ABSTRACT

This book is part of a series of concise topical studies of “Themes in World History,” meant primarily, though certainly not exclusively, for use in undergraduate world history survey courses, taught in colleges and universities in the U.S. and other countries. While the topics of all of the studies in this growing series are important and revealing aspects of world history, the topic of agriculture has a unique value and relevance. While all of the other topics were either core components of civilization or

important products of civilization, agriculture was the component that made civilization possible. A society of hunters and foragers could not construct large permanent settlements or spare a significant part of its able-bodied members to specialize in activities not related to food. While early societies must have had systems of authority and social hierarchies, they were not in a position to form governments, class systems, strong armies, large-scale trade and markets, sophisticated writing and education systems, and other elements of a full-scale civilization. A civilization with those elements required the production of a reliable and substantial surplus of food before anything else.
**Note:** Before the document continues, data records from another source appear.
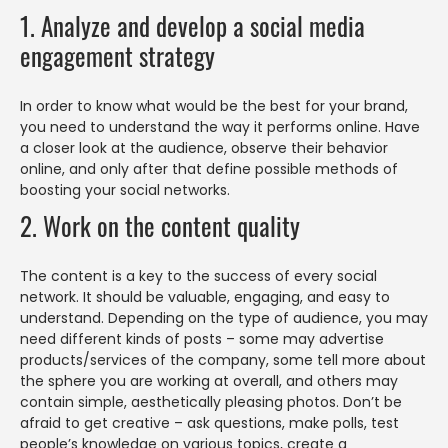
1. Analyze and develop a social media
engagement strategy
In order to know what would be the best for your brand,
you need to understand the way it performs online. Have
a closer look at the audience, observe their behavior
online, and only after that define possible methods of
boosting your social networks.
2. Work on the content quality
The content is a key to the success of every social
network. It should be valuable, engaging, and easy to
understand. Depending on the type of audience, you may
need different kinds of posts – some may advertise
products/services of the company, some tell more about
the sphere you are working at overall, and others may
contain simple, aesthetically pleasing photos. Don’t be
afraid to get creative – ask questions, make polls, test
people’s knowledge on various topics, create a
That surplus would free a significant group of people from food production, allowing them to develop the specializations necessary for a civilization. The anthropologist Robert Redfield in the 1950s contrasted civilization’s advanced culture, what he called the “great tradition,” with the peasants’ folkways or “little tradition.” Yet that great tradition utterly depended on that little tradition for its survival. Agriculture was thus prior to and a prerequisite for civilization. Farmers

supported civilization by producing crops and livestock, work which placed farmers in continual interaction with the natural environment. Farmers thus served as the interface between civilization and the environment. The problem that is the main focus of this book, however, is that civilizations did not simply rely on farmers, but most of the time dominated and exploited them. The relationships between farmers and urban civilization, and between farmers and their environment, were highly complex, but in general, in both relationships, the farmers were subordinate: a pattern I call the dual subordination.